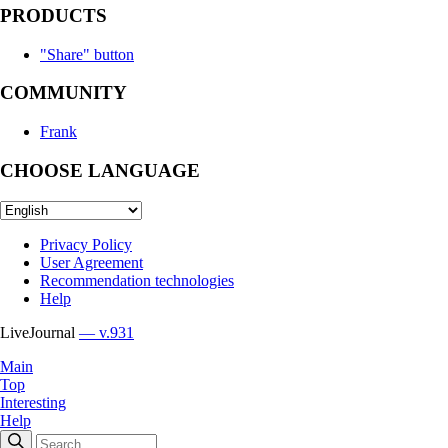
PRODUCTS
"Share" button
COMMUNITY
Frank
CHOOSE LANGUAGE
Privacy Policy
User Agreement
Recommendation technologies
Help
LiveJournal
— v.931
Main
Top
Interesting
Help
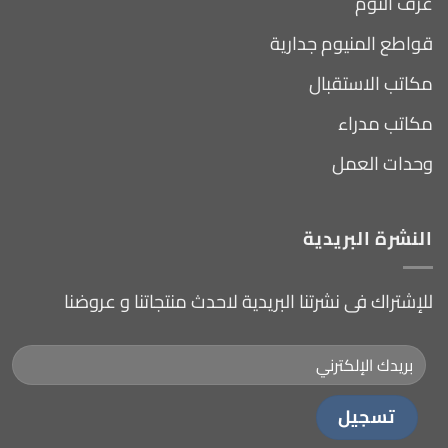
غرف النوم
قواطع المنيوم جدارية
مكاتب الاستقبال
مكاتب مدراء
وحدات العمل
النشرة البريدية
للإشتراك فى نشرتنا البريدية لاحدث منتجاتنا و عروضنا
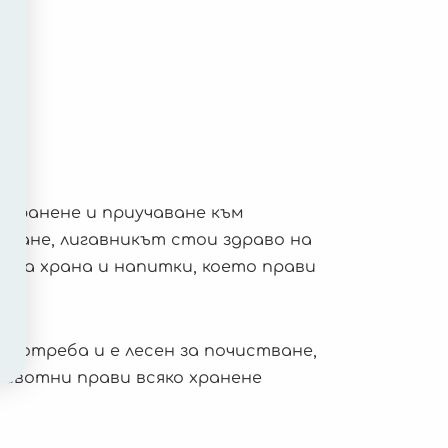
а хранене и приучаване към
аване, лигавникът стои здраво на
лята храна и напитки, което прави
употреба и е лесен за почистване,
 животни прави всяко хранене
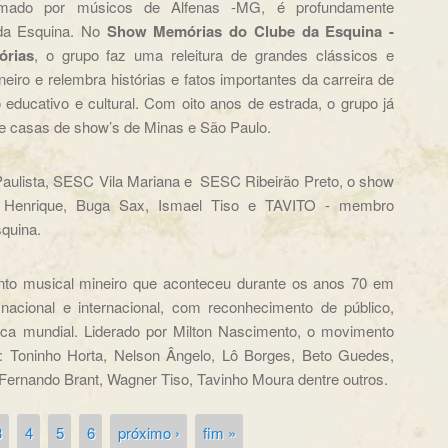
rmado por músicos de Alfenas -MG, é profundamente
 da Esquina. No
Show Memórias do Clube da Esquina -
órias
, o grupo faz uma releitura de grandes clássicos e
iro e relembra histórias e fatos importantes da carreira de
educativo e cultural. Com oito anos de estrada, o grupo já
e casas de show’s de Minas e São Paulo.
Paulista, SESC Vila Mariana e SESC Ribeirão Preto, o show
o Henrique, Buga Sax, Ismael Tiso e TAVITO - membro
quina.
to musical mineiro que aconteceu durante os anos 70 em
nacional e internacional, com reconhecimento de público,
ca mundial. Liderado por Milton Nascimento, o movimento
: Toninho Horta, Nelson Ângelo, Lô Borges, Beto Guedes,
, Fernando Brant, Wagner Tiso, Tavinho Moura dentre outros.
3
4
5
6
próximo ›
fim »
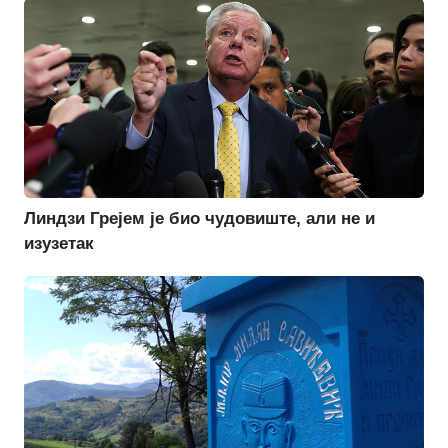
Линдзи Грејем је био чудовиште, али не и
изузетак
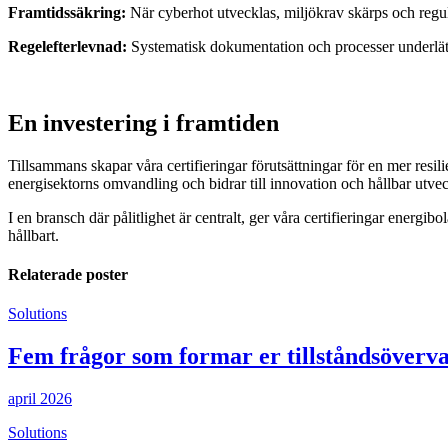
Framtidssäkring:
När cyberhot utvecklas, miljökrav skärps och regul
Regelefterlevnad:
Systematisk dokumentation och processer underlättar
En investering i framtiden
Tillsammans skapar våra certifieringar förutsättningar för en mer resili
energisektorns omvandling och bidrar till innovation och hållbar utvec
I en bransch där pålitlighet är centralt, ger våra certifieringar energib
hållbart.
Relaterade poster
Solutions
Fem frågor som formar er tillståndsöverv
april 2026
Solutions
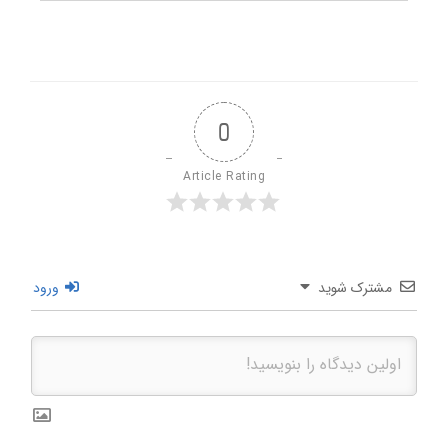
0
Article Rating
مشترک شوید
ورود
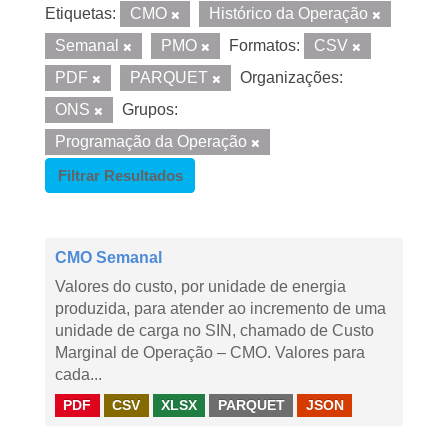
Etiquetas:
CMO
Histórico da Operação
Semanal
PMO
Formatos:
CSV
PDF
PARQUET
Organizações:
ONS
Grupos:
Programação da Operação
Filtrar Resultados
CMO Semanal
Valores do custo, por unidade de energia
produzida, para atender ao incremento de uma
unidade de carga no SIN, chamado de Custo
Marginal de Operação – CMO. Valores para
cada...
PDF
CSV
XLSX
PARQUET
JSON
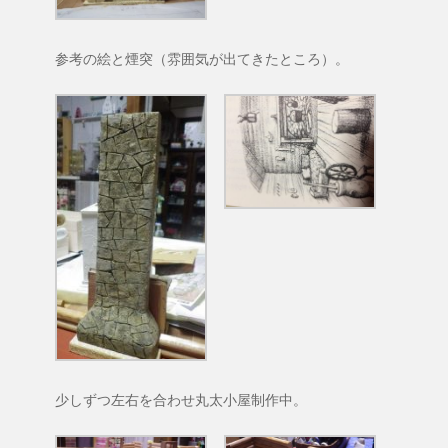
参考の絵と煙突（雰囲気が出てきたところ）。
少しずつ左右を合わせ丸太小屋制作中。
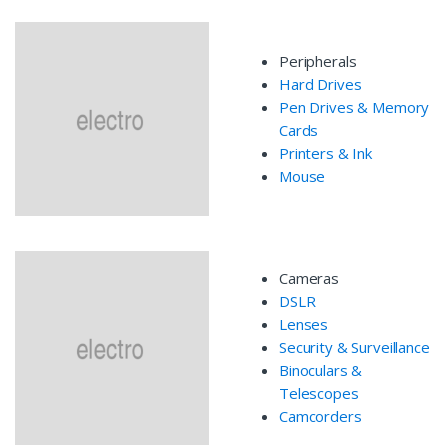
Peripherals
Hard Drives
Pen Drives & Memory
Cards
Printers & Ink
Mouse
Cameras
DSLR
Lenses
Security & Surveillance
Binoculars &
Telescopes
Camcorders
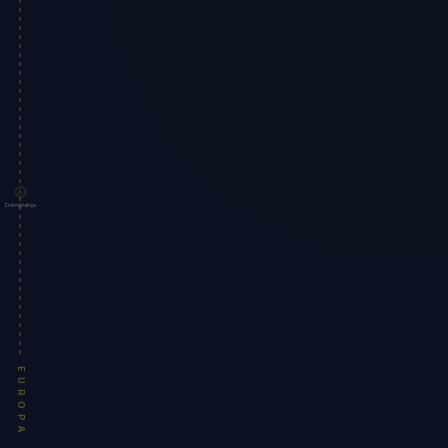
Dolmabahçe
EUROPA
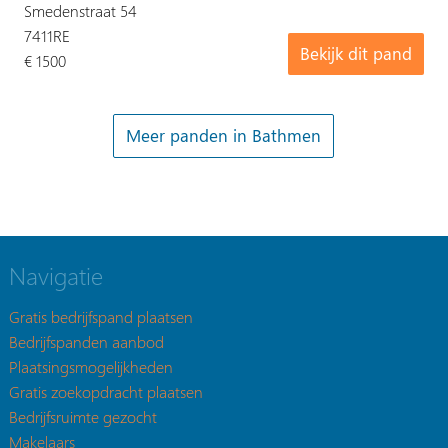
Smedenstraat 54
7411RE
Bekijk dit pand
€ 1500
Meer panden in Bathmen
Navigatie
Gratis bedrijfspand plaatsen
Bedrijfspanden aanbod
Plaatsingsmogelijkheden
Gratis zoekopdracht plaatsen
Bedrijfsruimte gezocht
Makelaars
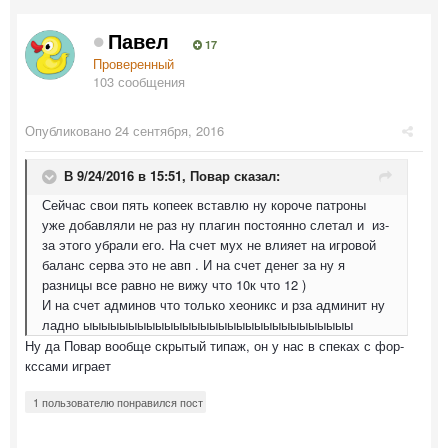
Павел
17
Проверенный
103 сообщения
Опубликовано
24 сентября, 2016
В 9/24/2016 в 15:51,
Повар
сказал:
Сейчас свои пять копеек вставлю ну короче патроны
уже добавляли не раз ну плагин постоянно слетал и из-
за этого убрали его. На счет мух не влияет на игровой
баланс серва это не авп . И на счет денег за ну я
разницы все равно не вижу что 10к что 12 )
И на счет админов что только хеоникс и рза админит ну
ладно ыыыыыыыыыыыыыыыыыыыыыыыыыыыыыы
Ну да Повар вообще скрытый типаж, он у нас в спеках с фор-
кссами играет
1 пользователю понравился пост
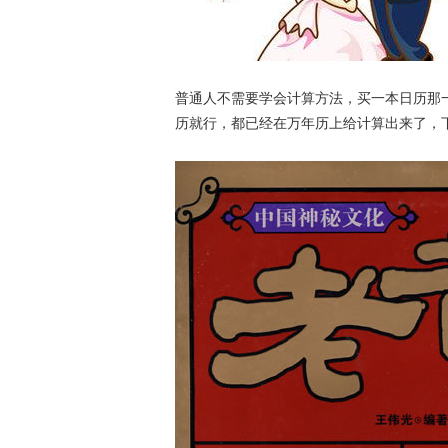
普通人不需要学会计算方法，买一本日历那
历就行，都已经在万年历上给计算出来了，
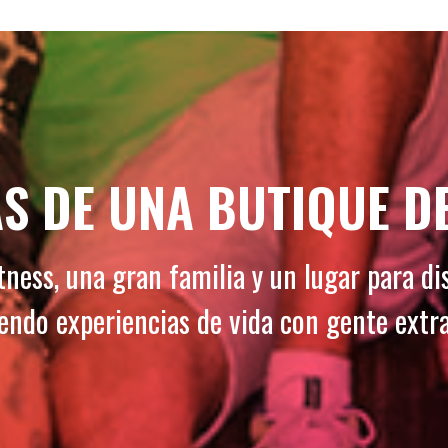
S DE UNA BUTIQUE DE
ess, una gran familia y un lugar para di
ndo experiencias de vida con gente extr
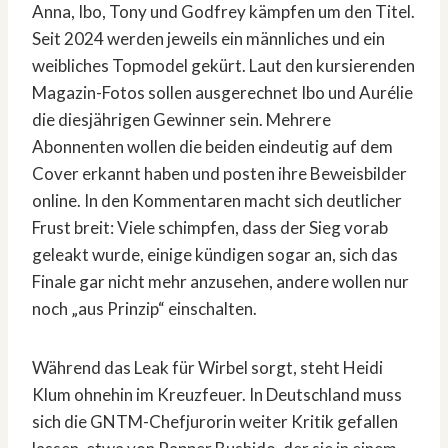
Anna, Ibo, Tony und Godfrey kämpfen um den Titel.
Seit 2024 werden jeweils ein männliches und ein
weibliches Topmodel gekürt. Laut den kursierenden
Magazin-Fotos sollen ausgerechnet Ibo und Aurélie
die diesjährigen Gewinner sein. Mehrere
Abonnenten wollen die beiden eindeutig auf dem
Cover erkannt haben und posten ihre Beweisbilder
online. In den Kommentaren macht sich deutlicher
Frust breit: Viele schimpfen, dass der Sieg vorab
geleakt wurde, einige kündigen sogar an, sich das
Finale gar nicht mehr anzusehen, andere wollen nur
noch „aus Prinzip“ einschalten.
Während das Leak für Wirbel sorgt, steht Heidi
Klum ohnehin im Kreuzfeuer. In Deutschland muss
sich die GNTM-Chefjurorin weiter Kritik gefallen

------------------------

None of the pictures should be copied, but every record above must be restated in full.

PRODUCTS
"Share" button
COMMUNITY
Frank
CHOOSE LANGUAGE
Privacy Policy
User Agreement
Recommendation technologies
Help
LiveJournal
— v.931
Main
Top
Interesting
Help
غرف النوم
قواطع المنيوم جدارية
مكاتب الاستقبال
مكاتب مدراء
وحدات العمل
النشرة البريدية
للإشتراك فى نشرتنا البريدية لاحدث منتجاتنا و عروضنا
а хранене и приучаване към
аване, лигавникът стои здраво на
лята храна и напитки, което прави
употреба и е лесен за почистване,
 животни прави всяко хранене
rmado por músicos de Alfenas -MG, é profundamente
 da Esquina. No
Show Memórias do Clube da Esquina -
órias
, o grupo faz uma releitura de grandes clássicos e
iro e relembra histórias e fatos importantes da carreira de
educativo e cultural. Com oito anos de estrada, o grupo já
e casas de show’s de Minas e São Paulo.
Paulista, SESC Vila Mariana e SESC Ribeirão Preto, o show
o Henrique, Buga Sax, Ismael Tiso e TAVITO - membro
quina.
to musical mineiro que aconteceu durante os anos 70 em
nacional e internacional, com reconhecimento de público,
ca mundial. Liderado por Milton Nascimento, o movimento
: Toninho Horta, Nelson Ângelo, Lô Borges, Beto Guedes,
, Fernando Brant, Wagner Tiso, Tavinho Moura dentre outros.
3
4
5
6
próximo ›
fim »
Линдзи Грејем је био чудовиште, али не и
изузетак
Framtidssäkring:
När cyberhot utvecklas, miljökrav skärps och regul
Regelefterlevnad:
Systematisk dokumentation och processer underlättar
En investering i framtiden
Tillsammans skapar våra certifieringar förutsättningar för en mer resili
energisektorns omvandling och bidrar till innovation och hållbar utvec
I en bransch där pålitlighet är centralt, ger våra certifieringar energib
hållbart.
Relaterade poster
Solutions
Fem frågor som formar er tillståndsöverv
april 2026
Solutions
0
Article Rating
مشترک شوید
ورود
Etiquetas:
CMO
Histórico da Operação
Semanal
PMO
Formatos:
CSV
PDF
PARQUET
Organizações:
ONS
Grupos:
Programação da Operação
Filtrar Resultados
CMO Semanal
Valores do custo, por unidade de energia
produzida, para atender ao incremento de uma
unidade de carga no SIN, chamado de Custo
Marginal de Operação – CMO. Valores para
cada...
PDF
CSV
XLSX
PARQUET
JSON
参考の絵と煙突（雰囲気が出てきたところ）。
少しずつ左右を合わせ丸太小屋制作中。
Peripherals
Hard Drives
Pen Drives & Memory
Cards
Printers & Ink
Mouse
Cameras
DSLR
Lenses
Security & Surveillance
Binoculars &
Telescopes
Camcorders
Dolmabahçe
EUROPA
Smedenstraat 54
7411RE
Bekijk dit pand
€ 1500
Meer panden in Bathmen
Navigatie
Gratis bedrijfspand plaatsen
Bedrijfspanden aanbod
Plaatsingsmogelijkheden
Gratis zoekopdracht plaatsen
Bedrijfsruimte gezocht
Makelaars
Павел
17
Проверенный
103 сообщения
Опубликовано
24 сентября, 2016
В 9/24/2016 в 15:51,
Повар
сказал:
Сейчас свои пять копеек вставлю ну короче патроны
уже добавляли не раз ну плагин постоянно слетал и из-
за этого убрали его. На счет мух не влияет на игровой
баланс серва это не авп . И на счет денег за ну я
разницы все равно не вижу что 10к что 12 )
И на счет админов что только хеоникс и рза админит ну
ладно ыыыыыыыыыыыыыыыыыыыыыыыыыыыыыы
Ну да Повар вообще скрытый типаж, он у нас в спеках с фор-
кссами играет
1 пользователю понравился пост
普通人不需要学会计算方法，买一本日历那
历就行，都已经在万年历上给计算出来了，
S DE UNA BUTIQUE DE
ess, una gran familia y un lugar para di
ndo experiencias de vida con gente extr
Anna, Ibo, Tony und Godfrey kämpfen um den Titel.
Seit 2024 werden jeweils ein männliches und ein
weibliches Topmodel gekürt. Laut den kursierenden
Magazin-Fotos sollen ausgerechnet Ibo und Aurélie
die diesjährigen Gewinner sein. Mehrere
Abonnenten wollen die beiden eindeutig auf dem
Cover erkannt haben und posten ihre Beweisbilder
online. In den Kommentaren macht sich deutlicher
Frust breit: Viele schimpfen, dass der Sieg vorab
geleakt wurde, einige kündigen sogar an, sich das
Finale gar nicht mehr anzusehen, andere wollen nur
noch „aus Prinzip“ einschalten.
Während das Leak für Wirbel sorgt, steht Heidi
Klum ohnehin im Kreuzfeuer. In Deutschland muss
sich die GNTM-Chefjurorin weiter Kritik gefallen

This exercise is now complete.